Segment Open

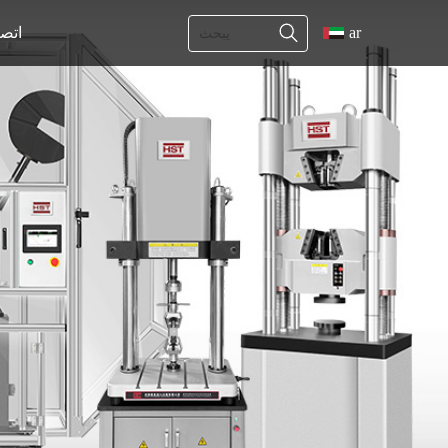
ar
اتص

Segment Closed
Segment Open

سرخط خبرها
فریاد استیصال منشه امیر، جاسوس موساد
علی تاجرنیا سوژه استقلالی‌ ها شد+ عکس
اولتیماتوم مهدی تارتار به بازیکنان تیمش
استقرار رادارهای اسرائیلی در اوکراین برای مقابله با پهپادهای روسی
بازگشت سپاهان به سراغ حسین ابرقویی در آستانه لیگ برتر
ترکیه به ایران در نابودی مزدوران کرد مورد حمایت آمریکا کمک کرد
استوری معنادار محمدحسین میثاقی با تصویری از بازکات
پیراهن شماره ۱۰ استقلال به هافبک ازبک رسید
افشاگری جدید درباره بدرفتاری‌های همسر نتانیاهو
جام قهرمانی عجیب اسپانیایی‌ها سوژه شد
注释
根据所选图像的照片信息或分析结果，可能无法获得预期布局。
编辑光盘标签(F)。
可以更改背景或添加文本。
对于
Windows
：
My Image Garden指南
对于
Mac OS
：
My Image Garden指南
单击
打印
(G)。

Segment Closed

> What the task requires
Copy out each line of the data containing the string "سوژه".

> Answer box
علی تاجرنیا سوژه استقلالی‌ ها شد+ عکس
جام قهرمانی عجیب اسپانیایی‌ها سوژه شد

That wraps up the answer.